(i) The vector equation for the line through A and B is \(\mathbf{r} = \mathbf{i} + 2\mathbf{j} + 3\mathbf{k} + s(\mathbf{i} - \mathbf{j})\). Equating components with the line \(l\), we have:

\(1 + s = 1 - 2t\)

\(2 - s = 5 + t\)

\(3 = 2 - t\)

Solving these gives \(s = -6, t = 3\) for the first equation, \(s = 2, t = -1\) for the second, and \(t = -1\) for the third. The values do not satisfy all equations simultaneously, so \(l\) does not intersect the line through A and B.

(ii) The direction vector for \(AP\) is \((-2t, 3 + t, -1 - t)\). The cosine of angle \(PAB\) is given by:

\(\cos 60^{\circ} = \frac{\overrightarrow{AP} \cdot \overrightarrow{AB}}{|\overrightarrow{AP}||\overrightarrow{AB}|}\)
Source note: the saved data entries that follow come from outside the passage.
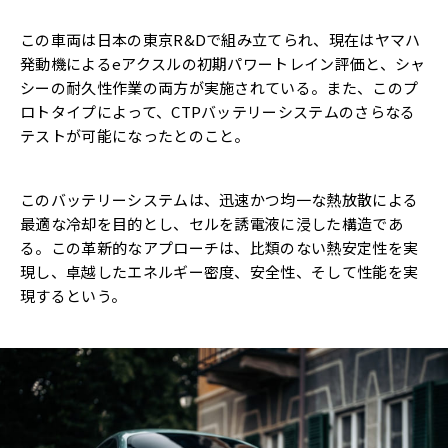
この車両は日本の東京R&Dで組み立てられ、現在はヤマハ
発動機によるeアクスルの初期パワートレイン評価と、シャ
シーの耐久性作業の両方が実施されている。また、このプ
ロトタイプによって、CTPバッテリーシステムのさらなる
テストが可能になったとのこと。
このバッテリーシステムは、迅速かつ均一な熱放散による
最適な冷却を目的とし、セルを誘電液に浸した構造であ
る。この革新的なアプローチは、比類のない熱安定性を実
現し、卓越したエネルギー密度、安全性、そして性能を実
現するという。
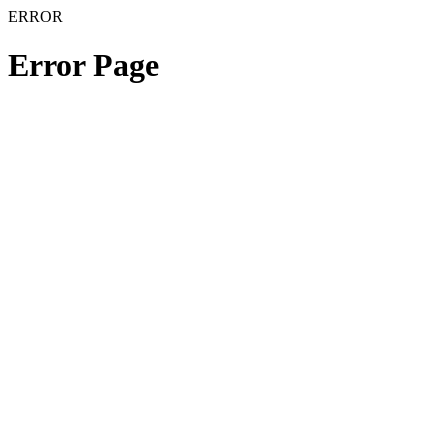
ERROR
Error Page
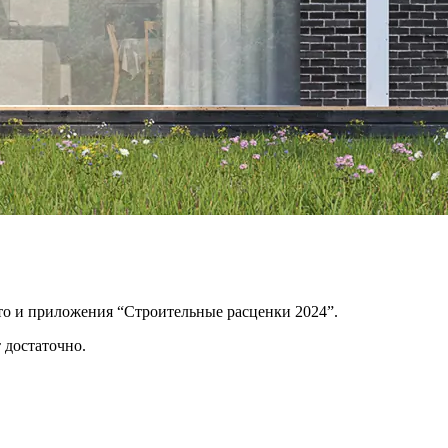
ито и приложения “Строительные расценки 2024”.
 достаточно.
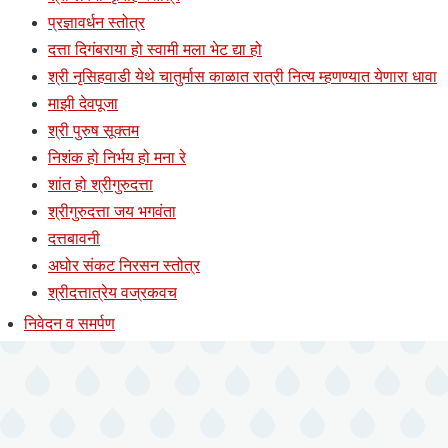
प्रज्ञावर्धन स्तोत्र
दत्ता दिगंबराया हो स्वामी मला भेट द्या हो
श्री नृसिहवाडी येथे चातुर्मास काळात रात्री नित्य म्हणण्यात येणारा धावा
माझी देवपूजा
श्री पुरुष सूक्तम
निशंक हो निर्भय हो मना रे
शांत हो श्रीगुरुदत्ता
श्रीगुरुदत्ता जय भगवंता
दत्तबावनी
अघोर संकट निरसन स्तोत्र
श्रीदत्तात्रेय वज्रकवच
निवेदन व समर्पण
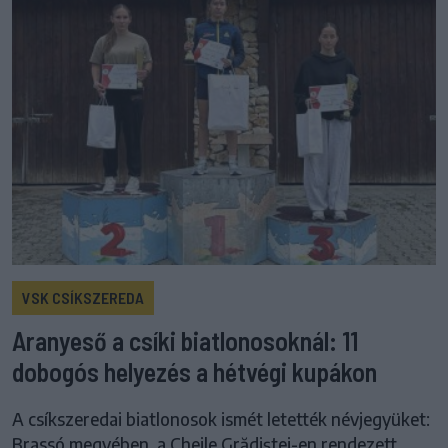
VSK CSÍKSZEREDA
Aranyeső a csíki biatlonosoknál: 11
dobogós helyezés a hétvégi kupákon
A csíkszeredai biatlonosok ismét letették névjegyüket:
Brassó megyében, a Cheile Grădiștei-en rendezett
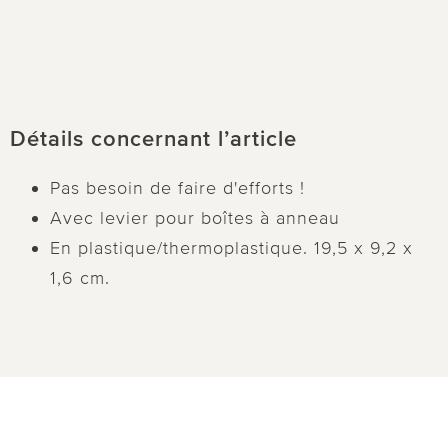
Détails concernant l’article
Pas besoin de faire d'efforts !
Avec levier pour boîtes à anneau
En plastique/thermoplastique. 19,5 x 9,2 x
1,6 cm.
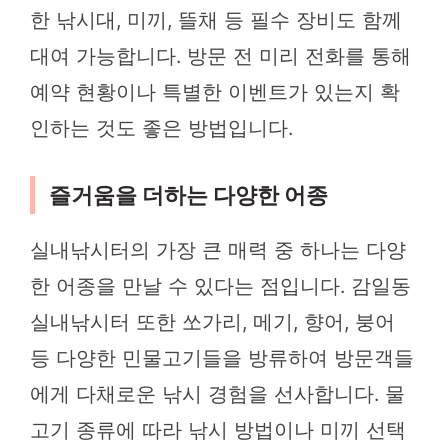
한 낚시대, 미끼, 뜰채 등 필수 장비도 함께
대여 가능합니다. 방문 전 미리 전화를 통해
예약 현황이나 특별한 이벤트가 있는지 확
인하는 것도 좋은 방법입니다.
즐거움을 더하는 다양한 어종
실내낚시터의 가장 큰 매력 중 하나는 다양
한 어종을 만날 수 있다는 점입니다. 감일동
실내낚시터 또한 쏘가리, 메기, 향어, 붕어
등 다양한 민물고기들을 방류하여 방문객들
에게 다채로운 낚시 경험을 선사합니다. 물
고기 종류에 따라 낚시 방법이나 미끼 선택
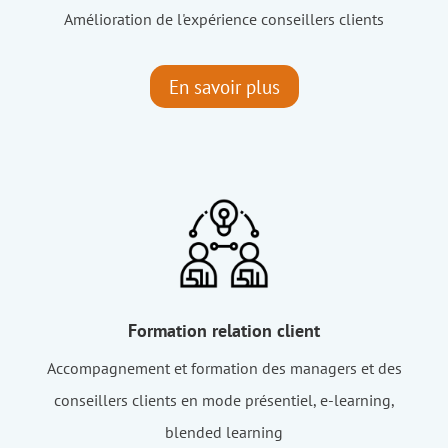
Amélioration de l'expérience conseillers clients
En savoir plus
Formation relation client
Accompagnement et formation des managers et des
conseillers clients en mode présentiel, e-learning,
blended learning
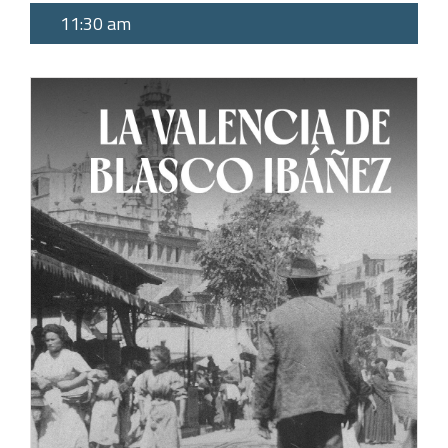
11:30 am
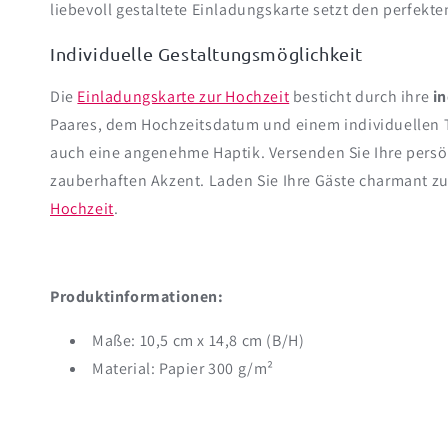
liebevoll gestaltete Einladungskarte setzt den perfekte
Individuelle Gestaltungsmöglichkeit
Die
Einladungskarte zur Hochzeit
besticht durch ihre
i
Paares, dem Hochzeitsdatum und einem individuellen T
auch eine angenehme Haptik. Versenden Sie Ihre persö
zauberhaften Akzent. Laden Sie Ihre Gäste charmant zu
Hochzeit
.
Produktinformationen:
Maße: 10,5 cm x 14,8 cm (B/H)
Material: Papier 300 g/m²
Expanding the scalar product and expressing the product of the moduli in terms of \(t\), we obtain the equation \(3t^2 + 7t + 2 = 0\).

Solving the quadratic equation, we find roots \(t = -2\) and \(t = -\frac{1}{3}\). The position vector of P for \(t = -2\) is \(5\mathbf{i} + 3\mathbf{j} + 4\mathbf{k}\), which is valid as it satisfies the angle condition.